I don’t expect this blog to hold together very well, because it is just reflections. Here goes.
Assembly of God
When I visited Belize I went to the Central Assembly of God with Sam and Becky Barber and their children. Worship begins somewhere around 10:00 am with singing which lasts about 45 minutes. There is a large praise band of maybe 7 or 8 instrumentalists and singers; the music is loud and there is lots of clapping. Scripture and prayer are important. There is always a time for attenders to approach the altar for special prayer. The sermon is longer than I like and the service is over about 12:00 most days although that’s not important. The meeting is mildly pentecostal in the sense that there is a good bit of hand waving and “amen-ing.” I have not been there when there was speaking in tongues but I have heard the pastor speak strongly of it. In the times I have been there, attendance has been in the 150-200 range. Central Assembly has a Sunday School, youth group, and other activities. There are lots of families and children.
Since I’ve come to Belize I have been attending St. Andrews Presbyterian. This is the church where Sadie Vernon was the organist back when she first invited Quakers to be involved in the school here. It has been the informal home of the Quakers since that time and I get to see Mike and Kay Cain every Sunday. Worship begins somewhere around 10:00 am and lasts somewhere around an hour. Mike Cain runs the sound board and projection system and we sing to praise hymns projected on the screen. There is no other accompaniment to the songs. The order of worship is typical mainstream protestant. Ernest is the Belizean pastor whose Creole is so heavy that I almost cannot understand him. I do a lot of meditation when he is preaching. Mike is from the States on assignment in Belize to help with leadership training in all the Presbyterian churches in Belize (7, I think). When Mike preaches I can understand the words. The sermon is longer than I like and we have been “preaching our way through 1st Peter.” Theology plays a large role in the sermon, practical application not so much. There is no Sunday School. There is a midweek prayer meeting which I have not attended. I have been to worship when there were as few as 20 in attendance. Children sometimes come from a local orphanage. When that happens there are 20-30 more in attendance. Last week the children were there and the total attendance was around 60, the largest it has been since August.
Latter Day Saints
On the plane ride back from Christmas, I sat next to Mr Joel Munoz. We got into a rather extended conversation and I had chance to tell him about the school. He had some good questions and I took his phone number. Of course I lost the phone number, but he had said that he was a Mormon and I had asked where he worshiped so today I rode my bicycle down on Orange Street and went to the Mormon Church. I noticed as I walked in that there were busy classrooms, Sunday School was happening. There were several young white male missionaries present who were extremely friendly and we had some good conversation. Joel Munoz showed up and sat with me. Worship started at 10:00 and was over by 11:00. There was a pianist and a single song leader; we sang songs from a hymnal. The physical sacrament of communion was served; the bread was bread and the wine was water. There was reading from the Bible and from the Book of Mormon. The sermon was short and to the point. The meeting was quite formal. Proper attire for men was obviously dark pants, white shirt and tie. There were 120 or so present including children and youth.

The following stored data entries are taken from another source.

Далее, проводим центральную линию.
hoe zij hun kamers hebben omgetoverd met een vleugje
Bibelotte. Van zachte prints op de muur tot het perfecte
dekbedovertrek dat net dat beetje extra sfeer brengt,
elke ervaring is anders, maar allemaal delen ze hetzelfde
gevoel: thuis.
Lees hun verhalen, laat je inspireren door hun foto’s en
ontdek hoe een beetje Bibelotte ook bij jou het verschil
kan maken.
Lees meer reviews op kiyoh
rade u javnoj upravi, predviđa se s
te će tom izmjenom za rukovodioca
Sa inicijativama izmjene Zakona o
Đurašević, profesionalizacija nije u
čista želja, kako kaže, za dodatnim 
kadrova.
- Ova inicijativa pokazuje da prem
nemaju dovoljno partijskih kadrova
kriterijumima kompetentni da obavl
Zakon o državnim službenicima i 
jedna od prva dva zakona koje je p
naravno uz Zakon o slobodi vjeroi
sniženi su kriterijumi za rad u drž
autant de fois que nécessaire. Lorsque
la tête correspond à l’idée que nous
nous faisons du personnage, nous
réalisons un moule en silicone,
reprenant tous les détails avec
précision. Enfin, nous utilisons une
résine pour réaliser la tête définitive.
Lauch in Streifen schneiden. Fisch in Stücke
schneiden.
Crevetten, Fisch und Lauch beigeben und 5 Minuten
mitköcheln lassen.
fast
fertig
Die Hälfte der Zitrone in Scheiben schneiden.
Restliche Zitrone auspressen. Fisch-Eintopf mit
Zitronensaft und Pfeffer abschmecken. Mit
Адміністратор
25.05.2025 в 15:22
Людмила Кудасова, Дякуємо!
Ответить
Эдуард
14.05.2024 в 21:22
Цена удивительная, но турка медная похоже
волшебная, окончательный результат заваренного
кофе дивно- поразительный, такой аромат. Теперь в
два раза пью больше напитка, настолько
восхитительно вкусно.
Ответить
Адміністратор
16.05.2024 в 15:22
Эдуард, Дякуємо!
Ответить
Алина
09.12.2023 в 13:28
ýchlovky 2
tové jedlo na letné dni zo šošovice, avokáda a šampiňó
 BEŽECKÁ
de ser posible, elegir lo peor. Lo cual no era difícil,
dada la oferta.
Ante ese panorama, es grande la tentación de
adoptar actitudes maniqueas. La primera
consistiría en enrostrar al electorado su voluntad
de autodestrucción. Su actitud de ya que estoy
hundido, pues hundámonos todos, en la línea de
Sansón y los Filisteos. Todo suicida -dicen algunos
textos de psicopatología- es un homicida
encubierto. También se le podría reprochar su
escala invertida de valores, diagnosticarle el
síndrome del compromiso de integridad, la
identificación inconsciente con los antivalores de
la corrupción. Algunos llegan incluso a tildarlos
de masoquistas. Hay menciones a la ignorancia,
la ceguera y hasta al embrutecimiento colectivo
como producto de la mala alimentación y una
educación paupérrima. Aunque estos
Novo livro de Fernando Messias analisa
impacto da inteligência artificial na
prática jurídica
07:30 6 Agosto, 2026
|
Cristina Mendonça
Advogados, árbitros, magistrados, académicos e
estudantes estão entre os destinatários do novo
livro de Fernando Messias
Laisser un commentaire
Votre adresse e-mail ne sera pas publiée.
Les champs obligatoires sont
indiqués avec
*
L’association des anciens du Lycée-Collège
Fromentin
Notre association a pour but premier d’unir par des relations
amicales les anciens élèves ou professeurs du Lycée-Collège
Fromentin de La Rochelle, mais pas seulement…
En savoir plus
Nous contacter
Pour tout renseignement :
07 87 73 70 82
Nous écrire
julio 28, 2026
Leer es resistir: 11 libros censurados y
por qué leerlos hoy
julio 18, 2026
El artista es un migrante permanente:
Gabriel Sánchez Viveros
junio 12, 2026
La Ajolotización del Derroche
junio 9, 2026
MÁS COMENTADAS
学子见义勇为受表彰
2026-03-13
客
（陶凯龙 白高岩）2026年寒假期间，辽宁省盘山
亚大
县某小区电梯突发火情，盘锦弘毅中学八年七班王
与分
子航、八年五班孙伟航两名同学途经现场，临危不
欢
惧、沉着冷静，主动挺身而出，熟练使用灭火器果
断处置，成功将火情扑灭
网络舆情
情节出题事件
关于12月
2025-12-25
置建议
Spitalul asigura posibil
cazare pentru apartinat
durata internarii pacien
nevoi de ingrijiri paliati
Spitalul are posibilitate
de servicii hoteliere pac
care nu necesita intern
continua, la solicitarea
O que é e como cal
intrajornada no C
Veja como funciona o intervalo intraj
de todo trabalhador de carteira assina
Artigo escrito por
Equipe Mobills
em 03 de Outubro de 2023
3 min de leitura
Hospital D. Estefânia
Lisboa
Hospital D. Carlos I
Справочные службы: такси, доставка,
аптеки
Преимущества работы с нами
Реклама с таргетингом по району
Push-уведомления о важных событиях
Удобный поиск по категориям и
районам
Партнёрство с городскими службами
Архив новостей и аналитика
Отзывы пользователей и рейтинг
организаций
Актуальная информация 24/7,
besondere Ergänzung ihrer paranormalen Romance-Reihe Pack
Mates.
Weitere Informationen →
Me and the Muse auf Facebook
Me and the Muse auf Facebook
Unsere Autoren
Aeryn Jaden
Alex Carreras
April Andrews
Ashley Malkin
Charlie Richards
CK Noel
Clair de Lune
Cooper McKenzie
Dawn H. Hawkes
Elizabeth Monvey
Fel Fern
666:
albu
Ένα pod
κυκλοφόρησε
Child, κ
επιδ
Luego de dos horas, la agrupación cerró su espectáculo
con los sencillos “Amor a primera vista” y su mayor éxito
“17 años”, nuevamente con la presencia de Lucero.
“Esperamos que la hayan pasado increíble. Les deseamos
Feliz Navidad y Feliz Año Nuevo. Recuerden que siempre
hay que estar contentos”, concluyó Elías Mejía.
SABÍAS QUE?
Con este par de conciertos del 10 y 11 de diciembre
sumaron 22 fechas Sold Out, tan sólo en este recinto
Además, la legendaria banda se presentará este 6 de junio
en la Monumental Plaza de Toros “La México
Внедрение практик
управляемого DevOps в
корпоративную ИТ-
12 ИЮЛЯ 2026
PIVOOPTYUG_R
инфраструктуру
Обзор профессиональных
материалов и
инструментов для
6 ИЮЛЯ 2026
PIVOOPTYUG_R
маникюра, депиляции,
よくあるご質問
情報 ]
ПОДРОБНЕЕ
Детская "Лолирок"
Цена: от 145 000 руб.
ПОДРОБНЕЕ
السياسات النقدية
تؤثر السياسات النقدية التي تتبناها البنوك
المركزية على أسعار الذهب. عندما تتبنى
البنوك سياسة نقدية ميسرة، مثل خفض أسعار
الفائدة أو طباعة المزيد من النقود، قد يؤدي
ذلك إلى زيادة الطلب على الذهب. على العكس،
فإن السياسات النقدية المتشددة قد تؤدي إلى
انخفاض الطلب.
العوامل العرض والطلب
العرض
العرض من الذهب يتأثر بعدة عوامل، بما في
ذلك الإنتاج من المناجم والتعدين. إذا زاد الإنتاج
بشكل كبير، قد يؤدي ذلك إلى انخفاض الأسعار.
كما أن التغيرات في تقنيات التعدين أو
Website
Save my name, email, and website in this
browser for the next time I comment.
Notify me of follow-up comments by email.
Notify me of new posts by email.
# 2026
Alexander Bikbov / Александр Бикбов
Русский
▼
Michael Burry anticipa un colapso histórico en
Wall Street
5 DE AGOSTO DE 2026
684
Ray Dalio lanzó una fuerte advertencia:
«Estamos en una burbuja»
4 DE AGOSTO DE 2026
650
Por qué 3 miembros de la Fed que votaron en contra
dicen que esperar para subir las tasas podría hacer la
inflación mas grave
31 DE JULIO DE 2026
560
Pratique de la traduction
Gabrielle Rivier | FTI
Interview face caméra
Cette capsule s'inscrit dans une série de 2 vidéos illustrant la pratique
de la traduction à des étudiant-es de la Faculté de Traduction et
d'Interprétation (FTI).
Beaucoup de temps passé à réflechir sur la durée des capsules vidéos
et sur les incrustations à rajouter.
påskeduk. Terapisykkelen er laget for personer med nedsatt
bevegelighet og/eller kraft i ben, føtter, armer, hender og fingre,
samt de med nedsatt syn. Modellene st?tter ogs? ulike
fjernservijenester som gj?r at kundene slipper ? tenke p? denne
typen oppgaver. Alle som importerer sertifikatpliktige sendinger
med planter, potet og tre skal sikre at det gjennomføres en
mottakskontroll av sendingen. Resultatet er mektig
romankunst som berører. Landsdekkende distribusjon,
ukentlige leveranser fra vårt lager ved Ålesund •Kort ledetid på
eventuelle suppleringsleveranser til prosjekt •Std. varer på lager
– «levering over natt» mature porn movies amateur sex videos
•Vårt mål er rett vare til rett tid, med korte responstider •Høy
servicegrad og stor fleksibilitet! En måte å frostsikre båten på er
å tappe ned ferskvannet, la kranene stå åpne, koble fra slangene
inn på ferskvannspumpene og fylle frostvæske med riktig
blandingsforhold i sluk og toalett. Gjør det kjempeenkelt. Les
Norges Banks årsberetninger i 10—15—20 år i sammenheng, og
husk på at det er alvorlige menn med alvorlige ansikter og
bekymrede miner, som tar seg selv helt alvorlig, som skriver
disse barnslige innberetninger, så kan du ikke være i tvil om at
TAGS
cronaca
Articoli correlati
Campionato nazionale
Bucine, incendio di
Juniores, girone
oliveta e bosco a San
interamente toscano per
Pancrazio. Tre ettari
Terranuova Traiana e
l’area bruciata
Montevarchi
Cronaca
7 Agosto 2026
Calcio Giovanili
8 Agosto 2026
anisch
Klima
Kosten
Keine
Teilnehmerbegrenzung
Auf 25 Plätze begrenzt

Starting “around” 10:00 drives this North American crazy. I know, I know, that’s my problem, not theirs.
Each church was glad to have me come; I have been able to worship.
Each church feels like it has the right answers. At Central Assembly I have heard that in order to be truly Christian, I must speak in tongues. At St. Andrews Presbyterian I have heard that the elders are the ones who have been called, have taken the training, and are the ones to instruct and lead the rest of us. This morning I heard that Joseph Smith was right, God was raising up, through him, a church of latter day Saints. In each instance I smiled inwardly and said to myself, “Whoa, Quaker here, not so fast.”
I’ve been told that the hand waving, loud music, loud preaching, sort of meeting is what we will need to have here if we want people to come. So I’m glad I went to the Mormon church this morning, because it was the antithesis of that and the place was packed to the gills with people of all ages.
It seems to me that every sermon I have heard here has a really good ending about half way through and the rest of the time would have been well spent in open worship.
I’ve become aware that the concept best expressed in the phrase “Jesus Christ is come to teach his people himself” is really quite radical. To believe that God himself can come to each of us and teach us while we wait quietly together, and maybe even grant a message for the assembled body, is really quite unique and powerful. I wonder how many Belizeans would be attracted to such a place.